American A-listers obsessing over places in the UK is no new phenomenon. Taylor Swift has repeatedly signalled her love of London – the capital is mentioned no fewer than 17 times in her songs – while Beyoncé and Jay-Z are reportedly in the process of building a seven-bedroom estate in the Cotswolds. Nevertheless, Rakewell was delighted this week to find that Madonna had taken to Instagram to gush about the English town she calls her ‘idea of heaven’: Margate. When she sang that she would take us there, just like a prayer, all those years ago, could this small seaside town be the ‘there’ she meant?

Located on a south-eastern tip of the UK, Margate – once a humble fishing village – evolved into one of Victorian England’s most desirable holiday locations, with Londoners flocking to its beaches to take to the water and saunter along its promenades. With this in mind perhaps it’s no surprise that Madonna has been drawn to a place with such strong ties to a bygone Blighty: fans will recall her ‘British era’ during which she purchased the Georgian estate of Ashcombe House in Wiltshire, the former home of Cecil Beaton, with her then-husband Guy Ritchie. Though Rakewell is more charmed by the Margate scene as it appears in Sickert’s Margate in the Time of Turner (1930), in which a donkey in the foreground is led above the harbour.

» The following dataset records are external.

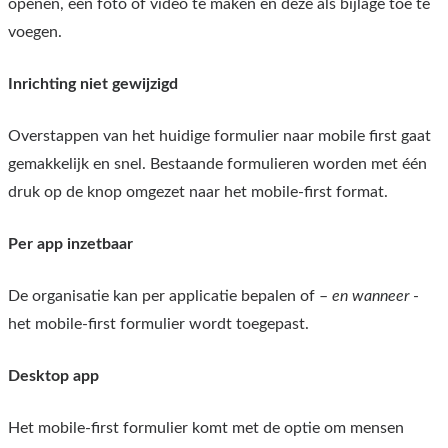
openen, een foto of video te maken en deze als bijlage toe te
voegen.
Inrichting niet gewijzigd
Overstappen van het huidige formulier naar mobile first gaat
gemakkelijk en snel. Bestaande formulieren worden met één
druk op de knop omgezet naar het mobile-first format.
Per app inzetbaar
De organisatie kan per applicatie bepalen of –
en wanneer
-
het mobile-first formulier wordt toegepast.
Desktop app
Het mobile-first formulier komt met de optie om mensen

There is, however, a more immediate cause for Madonna’s Margate-mania: her friendship with Tracey Emin, a ‘pearl’ and ‘precious necklace that has been draped around’ the seaside town. Indeed, Emin’s championing of her home city over the past few decades has helped put Margate on the map for art lovers, and she runs a residency for young artists ‘hungry, possessed, and extremely grateful to have this opportunity’, in Madonna’s words. Other art-world aficionados have also set their sights here: Carl Freedman opened a second eponymous gallery in the city in 2019; in 2022, Frieze founder Matthew Slotover, developer Gabriel Chipperfield and artist Tom Gidley opened the Fort Road Hotel a mere two-minute walk from Turner Contemporary, named for J.M.W. Turner, who spent much of his time painting Margate’s seas and skies.

With all this talk of a town ‘inhabited and energised by creativity’, as our Material Girl puts it, your roving correspondent feels a weekend away could soon be on the cards. The only let-down is Madonna’s refusal to share the name of her ‘favourite Italian restaurant’ for fear that the one-table eatery will be overrun by copycat diners – though locals are confident that it is in fact Bottega Caruso. For now, all Rakewell can do is dream of a shared plate of pasta with the Queen of Pop by the sea.